Authors:Narasimha Pai D,Deepak R Madi,Basavaprabhu Achappa,Unnikrishnan B
Int J Biol Med Res. 2012; 3(4): 2527-2530  |  PDF File


Background and objective-Sirolimus-eluting (SES) and paclitaxel-eluting (PES) stents are first generation drug-eluting stents (DES) used to treat patients with ischemic heart disease. Drug-eluting stents (DES) have reduced the occurrence of restenosis and major adverse cardiac events (MACE) when compared with bare metal stents. Our aim was to assess the safety and mid-term clinical outcomes of stenting with Sirolimus-eluting stents (SES) and paclitaxel-eluting stents (PES) for the treatment of coronary artery disease in our routine practice. Material and methods- The study population consisted of 100 patients who had undergone drug eluting stent implantation. Patients were eligible for enrollment if they had symptomatic coronary artery disease or positive exercise testing, and angiographic evidence of single or multivessel disease with a target lesion stenosis of ≥ 70%. Patients were followed-up for 6 months. The efficacy and safety of the procedure, in-hospital clinical outcome and the occurrence of major adverse cardiac events in the first 6 months were assessed.
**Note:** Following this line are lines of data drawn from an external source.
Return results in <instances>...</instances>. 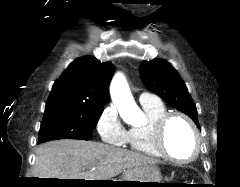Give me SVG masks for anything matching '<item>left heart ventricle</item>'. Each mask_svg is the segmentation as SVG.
<instances>
[{
  "label": "left heart ventricle",
  "instance_id": "obj_1",
  "mask_svg": "<svg viewBox=\"0 0 240 187\" xmlns=\"http://www.w3.org/2000/svg\"><path fill=\"white\" fill-rule=\"evenodd\" d=\"M166 148L175 157L181 160L190 158L194 153V136L181 118L172 119L166 130Z\"/></svg>",
  "mask_w": 240,
  "mask_h": 187
}]
</instances>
Statistical analysis was done. Results-All patients survived after stent implantation.1 (1%) patient experienced acute ST elevation myocardial infarction during follow up. Recurrent angina pectoris was observed in 5 (5%) patients (2 stable angina pectoris and 3 unstable angina pectoris).The 6month rate of MACE in our study was 1%. Conclusion-The results of the present study indicate that drug eluting stents could be implanted with a very high success rate and have encouraging mid-term clinical results.